+++ Source information +++

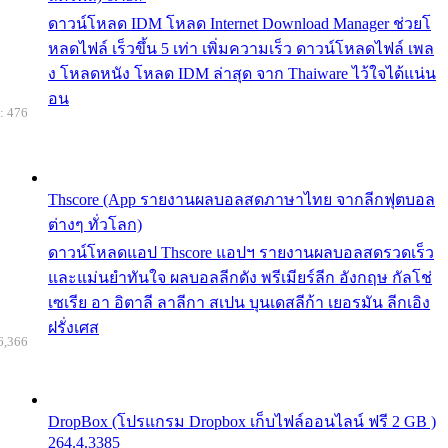
ดาวน์โหลด IDM โหลด Internet Download Manager ช่วยโ
หลดไฟล์ เร็วขึ้น 5 เท่า เพิ่มความเร็ว ดาวน์โหลดไฟล์ เพล
ง โหลดหนัง โหลด IDM ล่าสุด จาก Thaiware ไว้ใจได้แน่น
อน
: 476
Thscore (App รายงานผลบอลสดภาษาไทย จากลีกฟุตบอล
ต่างๆ ทั่วโลก)
ดาวน์โหลดแอป Thscore แอปฯ รายงานผลบอลสดรวดเร็ว
และแม่นยำทันใจ ผลบอลลีกดัง พรีเมียร์ลีก อังกฤษ กัลโช่
เซเรีย อา อิตาลี ลาลีกา สเปน บุนเดสลีก้า เยอรมัน ลีกเอิง
ฝรั่งเศส
6,366
DropBox (โปรแกรม Dropbox เก็บไฟล์ออนไลน์ ฟรี 2 GB )
264.4.3385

+++

§ Brief
When you copy the records above, keep every word exact and drop the pictures.

§ Written solution
ดาวน์โหลด IDM โหลด Internet Download Manager ช่วยโ
หลดไฟล์ เร็วขึ้น 5 เท่า เพิ่มความเร็ว ดาวน์โหลดไฟล์ เพล
ง โหลดหนัง โหลด IDM ล่าสุด จาก Thaiware ไว้ใจได้แน่น
อน
: 476
Thscore (App รายงานผลบอลสดภาษาไทย จากลีกฟุตบอล
ต่างๆ ทั่วโลก)
ดาวน์โหลดแอป Thscore แอปฯ รายงานผลบอลสดรวดเร็ว
และแม่นยำทันใจ ผลบอลลีกดัง พรีเมียร์ลีก อังกฤษ กัลโช่
เซเรีย อา อิตาลี ลาลีกา สเปน บุนเดสลีก้า เยอรมัน ลีกเอิง
ฝรั่งเศส
6,366
DropBox (โปรแกรม Dropbox เก็บไฟล์ออนไลน์ ฟรี 2 GB )
264.4.3385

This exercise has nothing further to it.